**Work item:** Give back exactly the lines of the material below, starting with the line with "Forward Press also publishes books on" and going on through the line with "and politics. Contact us for a list of FP".

**Task material:**

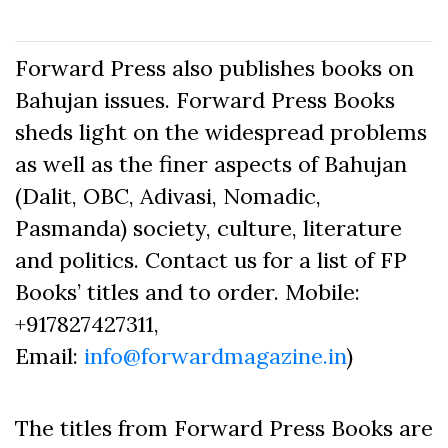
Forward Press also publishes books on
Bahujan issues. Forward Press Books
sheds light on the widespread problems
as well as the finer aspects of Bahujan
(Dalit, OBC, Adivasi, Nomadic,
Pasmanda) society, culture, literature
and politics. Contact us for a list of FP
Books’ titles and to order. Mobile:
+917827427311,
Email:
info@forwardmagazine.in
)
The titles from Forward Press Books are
* * *
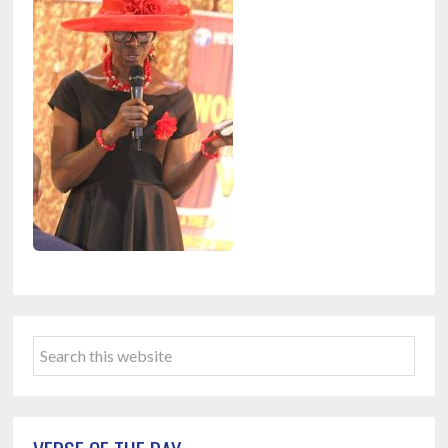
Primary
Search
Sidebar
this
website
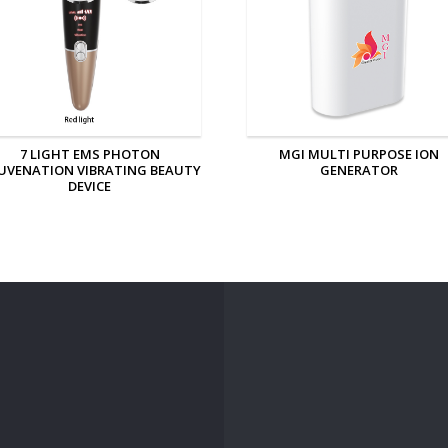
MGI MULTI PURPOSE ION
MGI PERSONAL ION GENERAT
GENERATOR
---
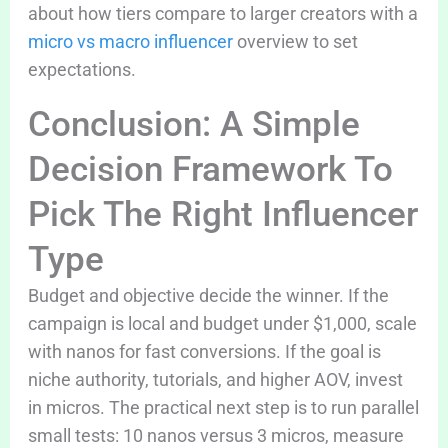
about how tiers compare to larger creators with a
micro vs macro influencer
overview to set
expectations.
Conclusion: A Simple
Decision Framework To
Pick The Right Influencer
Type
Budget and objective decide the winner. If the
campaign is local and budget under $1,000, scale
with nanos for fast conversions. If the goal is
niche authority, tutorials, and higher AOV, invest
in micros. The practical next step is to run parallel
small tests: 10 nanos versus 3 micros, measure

**Answer box:**
Forward Press also publishes books on
Bahujan issues. Forward Press Books
sheds light on the widespread problems
as well as the finer aspects of Bahujan
(Dalit, OBC, Adivasi, Nomadic,
Pasmanda) society, culture, literature
and politics. Contact us for a list of FP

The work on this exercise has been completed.